TORONTO - An Ontario woman accused of pretending to have terminal cancer and keeping thousands of dollars in donations for herself is facing three new charges, her lawyer said on Monday.

TORONTO - An Ontario woman accused of pretending to have terminal cancer and keeping thousands of dollars in donations for herself is facing three new charges, her lawyer said on Monday.

Ashley Kirilow of Burlington, Ont., now faces six counts of fraud under $5,000 — of which three are new charges — and one count of fraud over $5,000.

Kirilow's lawyer Brendan Neil said the new charges are all related to the same allegations and time period as the others.

He couldn't say for sure if they relate to new complainants, but conceded there "may be a new person's name attached to it."

Police allege Kirilow, 23, faked cancer to raise money that she promised to give to charity, but kept the cash for herself.

The charges are before the court Tuesday and Kirilow is expected to attend.

Kirilow turned herself in to police on Aug. 6. The young woman's $5,000 bail was granted without a deposit, so no one had to provide the money up front.

As part of the conditions of her release, Kirilow has been under the supervision of the John Howard Society, a non-profit organization that assists people in trouble with the law.

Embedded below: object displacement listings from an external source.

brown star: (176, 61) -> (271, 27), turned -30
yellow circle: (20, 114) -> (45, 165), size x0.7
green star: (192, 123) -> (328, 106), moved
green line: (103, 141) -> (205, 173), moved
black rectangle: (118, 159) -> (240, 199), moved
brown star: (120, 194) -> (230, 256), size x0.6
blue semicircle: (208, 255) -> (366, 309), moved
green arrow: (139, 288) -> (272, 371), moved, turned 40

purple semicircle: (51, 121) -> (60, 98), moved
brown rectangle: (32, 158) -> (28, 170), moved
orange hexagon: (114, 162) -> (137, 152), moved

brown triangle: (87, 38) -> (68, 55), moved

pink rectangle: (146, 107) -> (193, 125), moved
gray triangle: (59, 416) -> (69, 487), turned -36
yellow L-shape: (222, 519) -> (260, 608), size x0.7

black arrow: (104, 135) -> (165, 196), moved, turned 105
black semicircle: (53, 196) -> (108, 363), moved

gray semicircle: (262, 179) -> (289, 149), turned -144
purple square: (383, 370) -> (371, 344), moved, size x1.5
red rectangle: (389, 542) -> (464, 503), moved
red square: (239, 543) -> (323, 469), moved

On Monday, Neil said Kirilow is eager to "move on with her life."

"It has been set for plea court," said Neil, before adding he didn't anticipate the matter to be resolved by Tuesday.

Neil said it's difficult to explain how Kirilow is handling the much-publicized case, which had talk shows buzzing about it in the United States and led to a flood of angry messages on websites worldwide.

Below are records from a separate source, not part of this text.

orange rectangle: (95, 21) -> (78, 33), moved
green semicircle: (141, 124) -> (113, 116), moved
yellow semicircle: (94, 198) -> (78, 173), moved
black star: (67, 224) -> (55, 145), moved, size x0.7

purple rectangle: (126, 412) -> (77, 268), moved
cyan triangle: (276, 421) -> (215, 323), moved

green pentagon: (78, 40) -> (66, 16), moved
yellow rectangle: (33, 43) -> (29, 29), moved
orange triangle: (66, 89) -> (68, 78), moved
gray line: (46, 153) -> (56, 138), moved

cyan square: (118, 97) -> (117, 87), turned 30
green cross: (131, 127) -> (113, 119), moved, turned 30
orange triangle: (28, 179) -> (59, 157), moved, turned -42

"I'd like to say (she's) doing as well as you could expect, but I don't know what you could expect in this situation," the lawyer said.

"There's nervousness, there's all sorts of feelings that are going through her right now and a lot of that comes from, 'Where do I go from here?'"

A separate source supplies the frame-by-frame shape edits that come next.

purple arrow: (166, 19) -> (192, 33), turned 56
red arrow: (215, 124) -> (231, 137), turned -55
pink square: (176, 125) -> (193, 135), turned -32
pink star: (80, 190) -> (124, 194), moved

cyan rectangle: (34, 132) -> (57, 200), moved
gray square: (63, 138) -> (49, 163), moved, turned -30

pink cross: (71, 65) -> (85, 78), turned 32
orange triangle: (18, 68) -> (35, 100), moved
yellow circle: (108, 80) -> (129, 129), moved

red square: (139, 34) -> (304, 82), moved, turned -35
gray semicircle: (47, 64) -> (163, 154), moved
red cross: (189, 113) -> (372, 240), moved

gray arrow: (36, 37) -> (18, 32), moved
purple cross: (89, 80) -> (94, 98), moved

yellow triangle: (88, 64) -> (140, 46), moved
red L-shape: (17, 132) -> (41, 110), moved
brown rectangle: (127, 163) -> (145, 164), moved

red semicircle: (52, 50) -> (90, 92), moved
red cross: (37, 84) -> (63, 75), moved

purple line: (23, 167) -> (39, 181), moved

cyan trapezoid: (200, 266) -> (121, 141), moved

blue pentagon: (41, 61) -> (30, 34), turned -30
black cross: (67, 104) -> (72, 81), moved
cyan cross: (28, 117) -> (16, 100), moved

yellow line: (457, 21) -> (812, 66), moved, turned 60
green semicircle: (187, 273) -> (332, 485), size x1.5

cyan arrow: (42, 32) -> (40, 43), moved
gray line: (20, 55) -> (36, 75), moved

Kirilow's family refused to show up at her previous court appearance. Her father, Mike Kirilow, has said in the past he won't support his daughter. Her mother, Cindy Edwards, has also said she wants "nothing to do with her anymore."

But Neil said Kirilow does have people in her life who have offered support.

"She has external support in her life, but I don't know if those people would want to expose themselves," he said.

When allegations surfaced against Kirilow, public outrage was swift and furious. Angry comments were splashed across the Facebook page set up for Kirilow's so-called charity, Change for the Cure, with some even saying they hoped she got cancer.

At the time, photos on the website showed Kirilow smiling, but looking sallow as she wore a pink knit hat to cover her apparently bald head.

In the picture, she also made fists to show off tattoos on her knuckles that read in black lettering "Won't quit." Other photos had shown a pair of hands wrapped in tubes and taped with needles.

Kirilow's father has said he gave his daughter every opportunity to "do the right thing."

He said in 2009, his daughter told him she had cancer and asked for a bone marrow donation. He said she shaved her head and her eyebrows and plucked her eyelashes to appear to have the illness.

Mike Kirilow and volunteers from her charity eventually contacted authorities to let them know about his daughter's alleged scheme.

One report published before Kirilow was charged had the young woman saying she was sorry for what she did.